I calmly told my husband that my parents (who live clear across the country) were going to be here at the time of the birthday party so I didn’t want to go. And he got mad saying that they were going to be here for 2 months, and that he knew I didn’t like his family, and it was only a weekend…. and then practically hung up.
Now I’m worried that these arguments are going to continue throughout my marriage so much so that I am going to be nothing short of ELATED when his mother dies… then maybe I won’t have to be guilt tripped into going to see his idiot sister and her husband ever again. I am done with these people and don’t ever again want to even have to THINK about them.
And there is no point in trying to explain to him that I’m angry about the fight they caused between us since he just says, “Well if you hadn’t done such and such… it never would’ve happened” and still blames everything all on me.
Stick to your boundaries. If they treat you disrespectfully then you choose not to go.
My adult daughter has been actively punishing me for over ten years. Limited access to grandkids is the worst part.

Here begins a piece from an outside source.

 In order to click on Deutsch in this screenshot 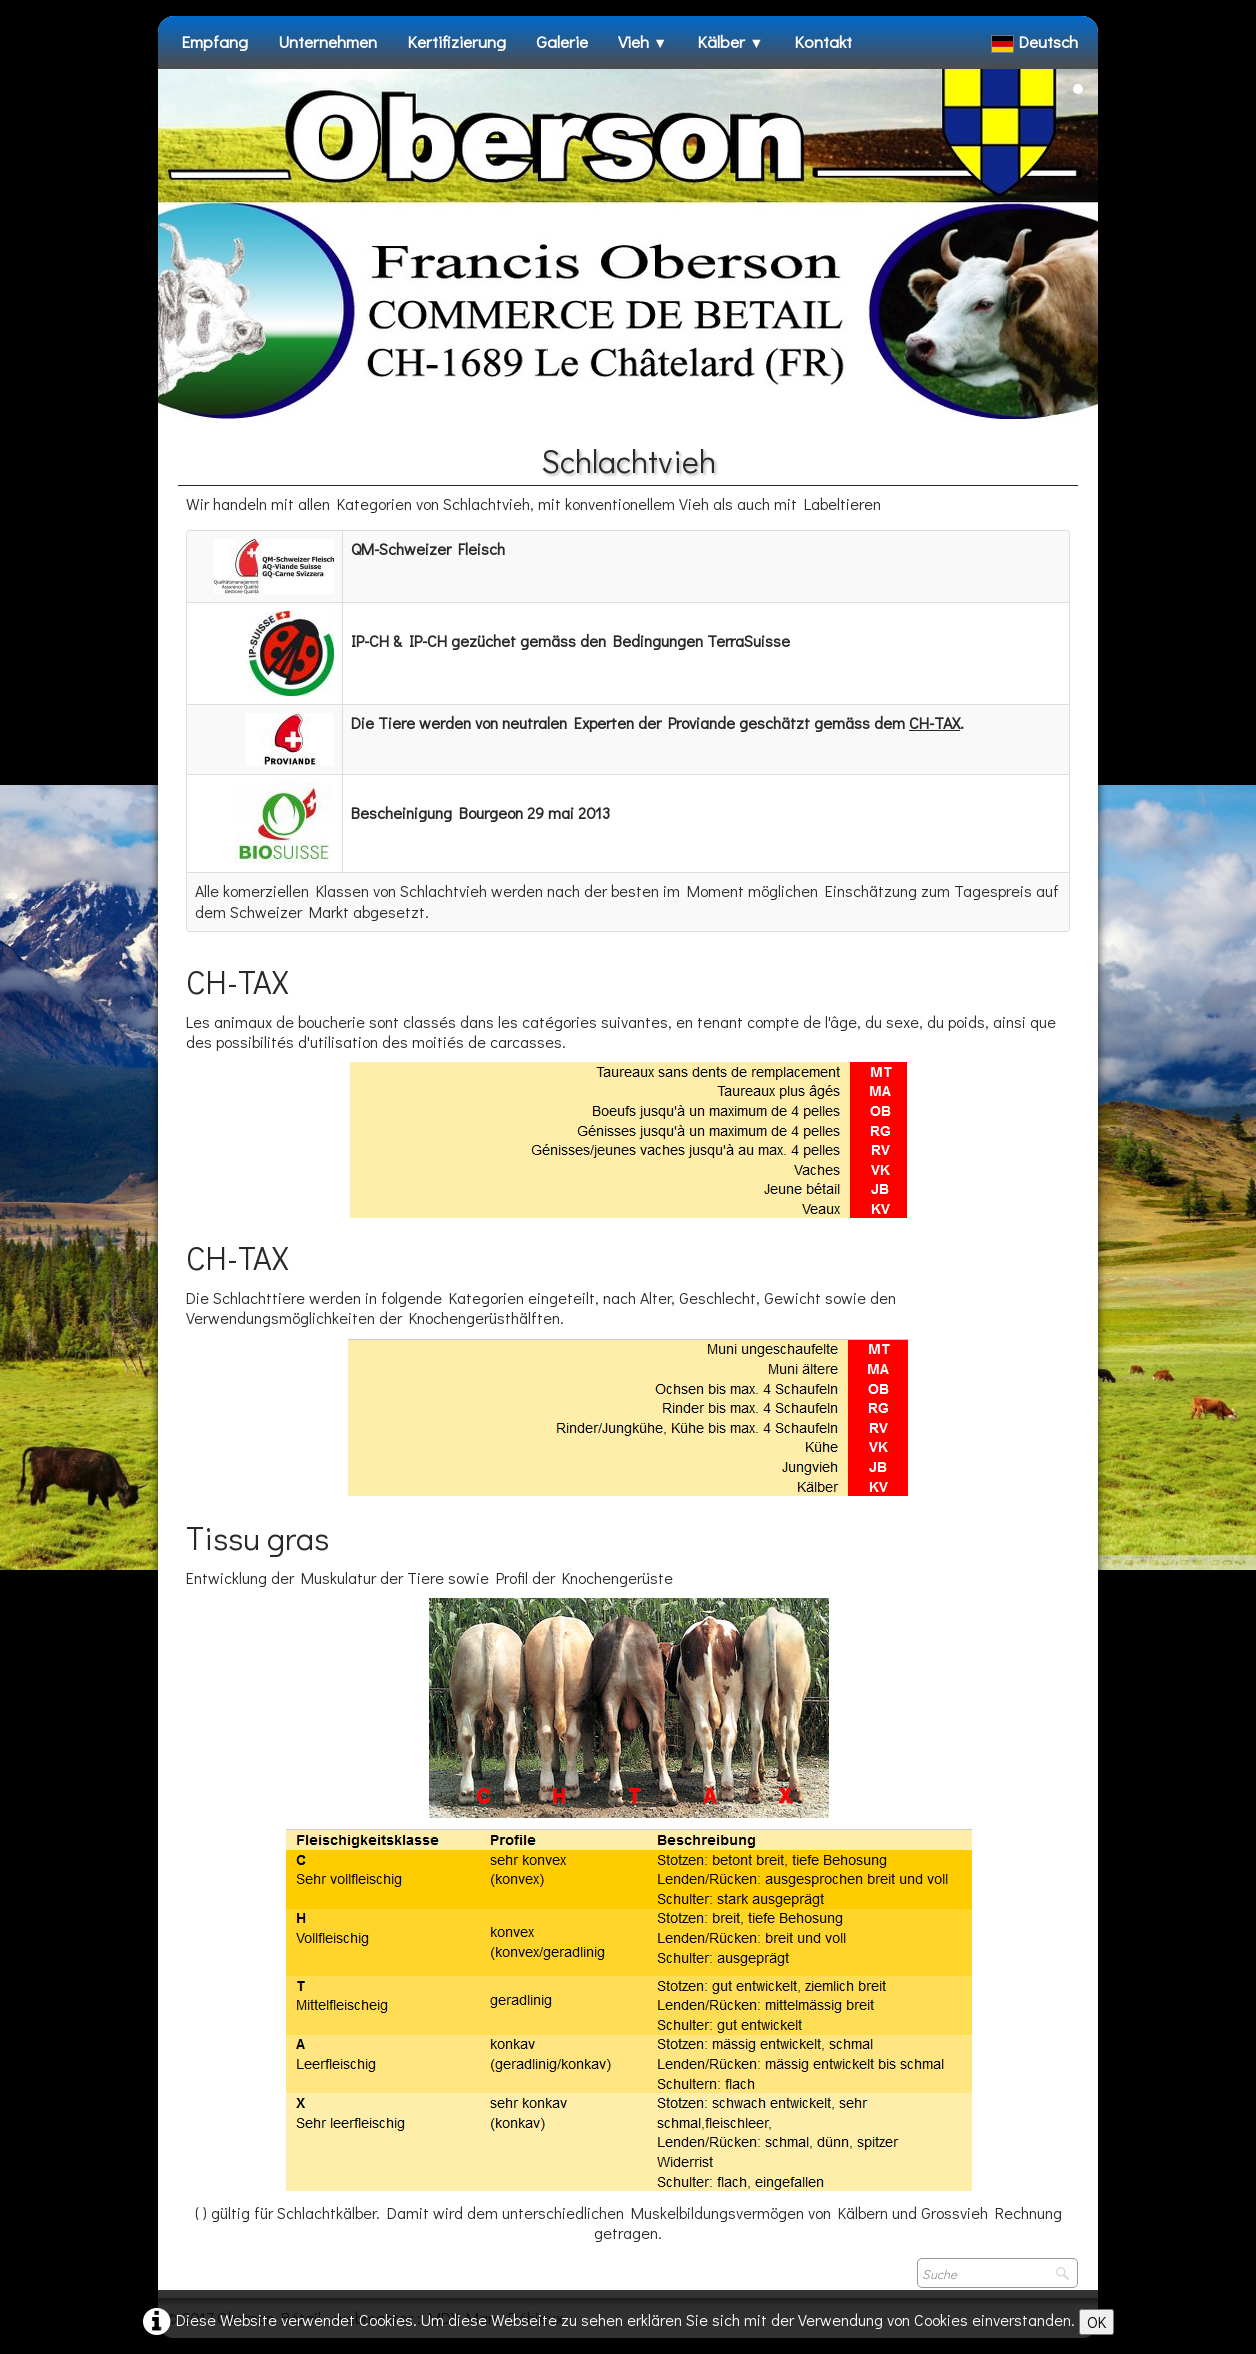 , I will do `click(1036, 41)`.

After years!!!!! of therapy / at age 74/ I finally came to a place of NOT jumping through her hoops.
All my friends KNOW KIM!!!
It’s heartbreaking for me.
But/ self care and a good therapist can bring you to a place of acceptance.

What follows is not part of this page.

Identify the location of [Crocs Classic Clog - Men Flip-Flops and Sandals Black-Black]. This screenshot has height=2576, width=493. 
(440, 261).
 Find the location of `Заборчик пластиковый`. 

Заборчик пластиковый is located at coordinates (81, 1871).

I ended a 27 year relationship and have been trying to figure out what happened. My partner did not intentionally hurt me and wasn’t malicious. I had become emotionally numb. As I attempted to analyze things, I explored passive aggression. I believe this is another thing that I have been dealing with as well as his negativity and long term stress. I feel that the relationship caused me to have complex ptsd but I can’t find any info on this. I am also looking into disassociation as something that I’m also dealing with as an affect from the relationship. Sadly, it’s a death by a 1000 wounds and I normalized myself within this situation and am now completely confused.